**Work required**
Please copy the records below word for word, leaving out the pictures.

**Entries shown**

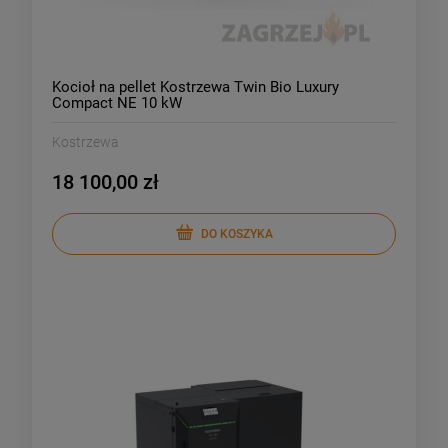
Kocioł na pellet Kostrzewa Twin Bio Luxury
Compact NE 10 kW
Kostrzewa
18 100,00 zł
DO KOSZYKA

**Solved problem**
Kocioł na pellet Kostrzewa Twin Bio Luxury
Compact NE 10 kW
Kostrzewa
18 100,00 zł
DO KOSZYKA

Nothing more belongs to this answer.